INSTRUCTIONS FOR THE TASK: Please find every line in the records below that contains the word "well", and copy it.

SUPPLIED DATA: Begin

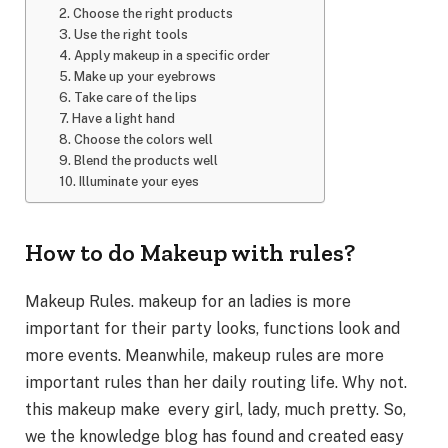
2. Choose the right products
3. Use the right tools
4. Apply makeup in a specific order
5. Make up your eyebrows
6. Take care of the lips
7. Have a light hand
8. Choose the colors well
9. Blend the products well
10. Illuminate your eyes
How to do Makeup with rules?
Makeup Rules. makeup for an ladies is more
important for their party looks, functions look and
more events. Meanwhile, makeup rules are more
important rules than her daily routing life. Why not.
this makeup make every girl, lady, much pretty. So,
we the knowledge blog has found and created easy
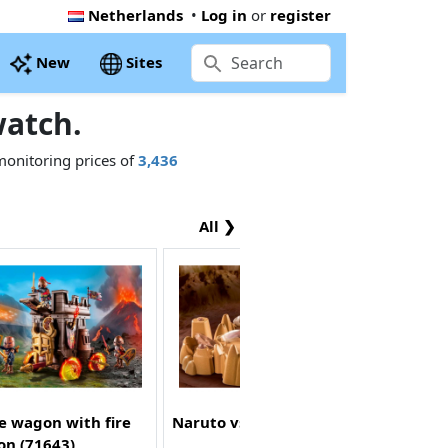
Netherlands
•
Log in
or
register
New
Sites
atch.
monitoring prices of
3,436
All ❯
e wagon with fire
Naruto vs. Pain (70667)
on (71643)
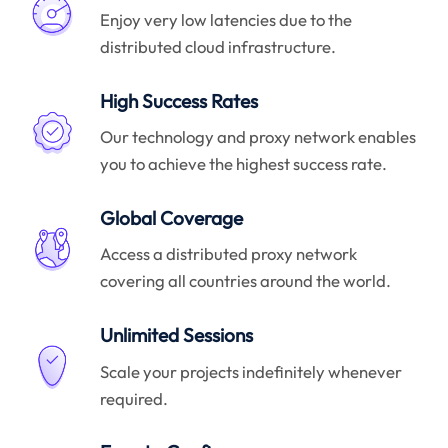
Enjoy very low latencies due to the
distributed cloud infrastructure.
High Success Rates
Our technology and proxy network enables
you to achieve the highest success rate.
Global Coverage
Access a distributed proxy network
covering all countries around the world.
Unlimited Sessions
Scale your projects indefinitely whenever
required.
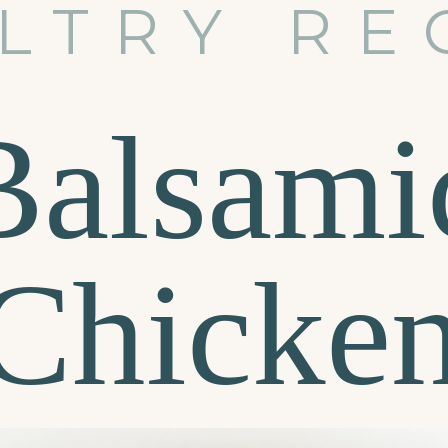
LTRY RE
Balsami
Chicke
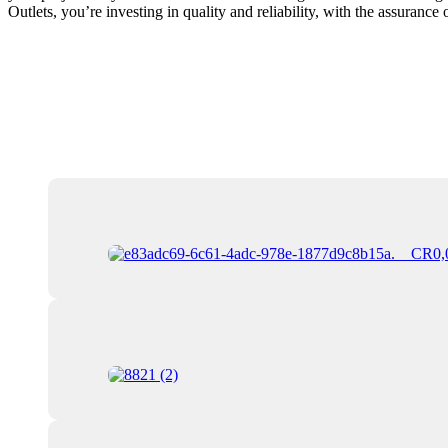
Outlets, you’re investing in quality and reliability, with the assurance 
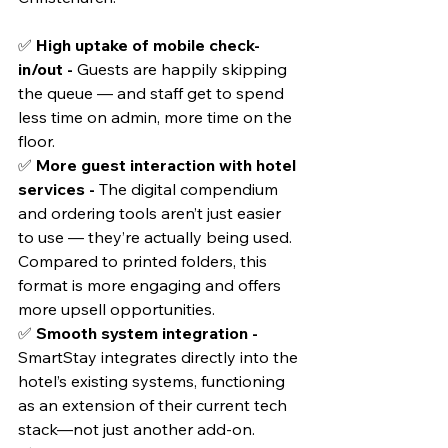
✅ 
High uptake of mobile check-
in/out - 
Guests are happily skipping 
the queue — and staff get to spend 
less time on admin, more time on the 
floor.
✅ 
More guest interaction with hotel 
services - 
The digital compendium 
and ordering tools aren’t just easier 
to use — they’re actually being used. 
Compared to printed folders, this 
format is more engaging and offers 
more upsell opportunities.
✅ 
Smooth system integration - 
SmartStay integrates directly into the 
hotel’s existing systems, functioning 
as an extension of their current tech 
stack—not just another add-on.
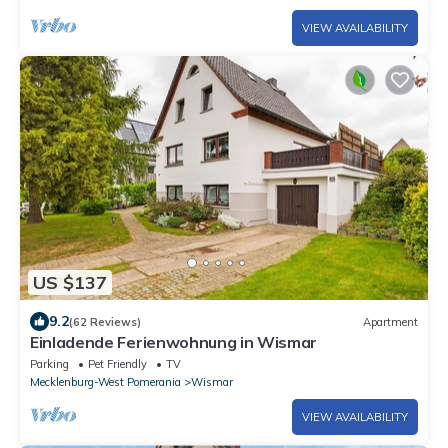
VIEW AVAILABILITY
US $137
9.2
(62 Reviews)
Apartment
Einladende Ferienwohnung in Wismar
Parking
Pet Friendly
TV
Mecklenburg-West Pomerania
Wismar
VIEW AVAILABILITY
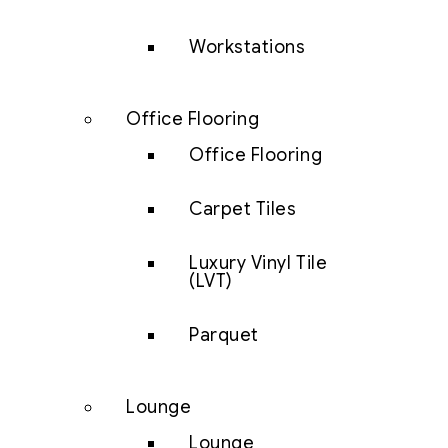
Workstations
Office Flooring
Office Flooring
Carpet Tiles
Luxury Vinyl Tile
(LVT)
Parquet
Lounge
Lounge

SUPPLIED DATA: End
SUPPLIED DATA: Begin

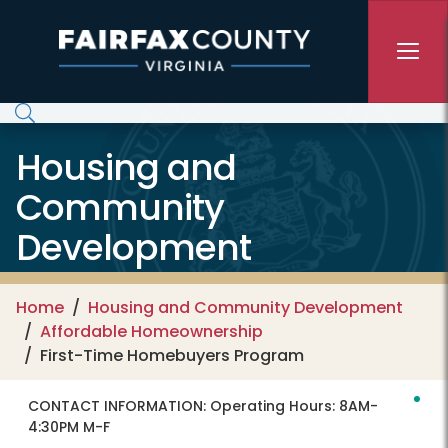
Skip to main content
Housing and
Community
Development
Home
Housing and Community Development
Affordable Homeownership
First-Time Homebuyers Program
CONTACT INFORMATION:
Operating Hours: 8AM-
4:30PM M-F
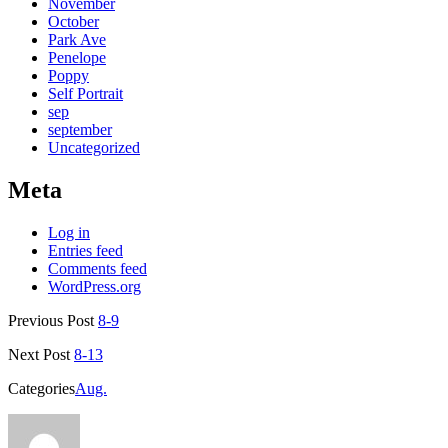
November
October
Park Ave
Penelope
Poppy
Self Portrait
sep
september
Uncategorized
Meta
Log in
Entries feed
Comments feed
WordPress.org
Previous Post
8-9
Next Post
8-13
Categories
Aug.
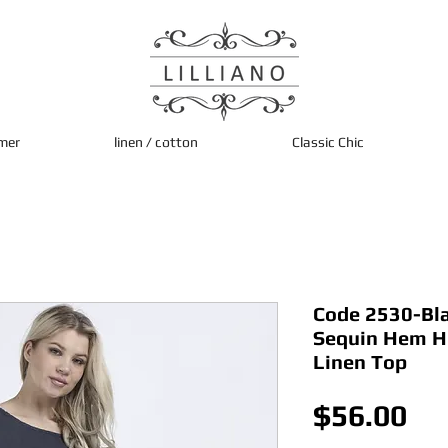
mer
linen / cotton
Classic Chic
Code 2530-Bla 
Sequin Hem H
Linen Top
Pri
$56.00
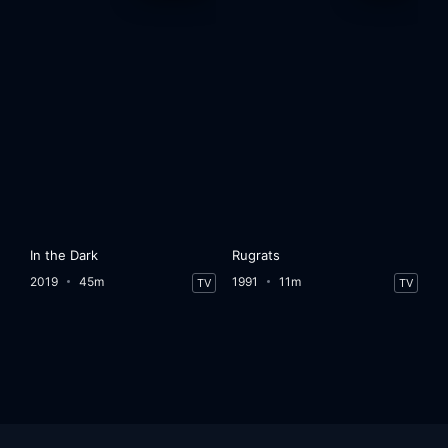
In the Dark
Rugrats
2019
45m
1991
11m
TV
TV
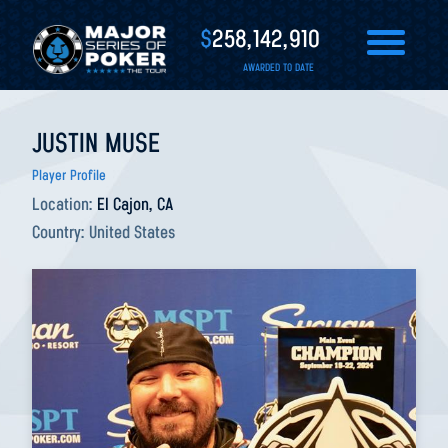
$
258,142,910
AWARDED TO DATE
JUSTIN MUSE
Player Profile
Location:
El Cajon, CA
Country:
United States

SUPPLIED DATA: End

YOUR SOLUTION:
8. Choose the colors well
9. Blend the products well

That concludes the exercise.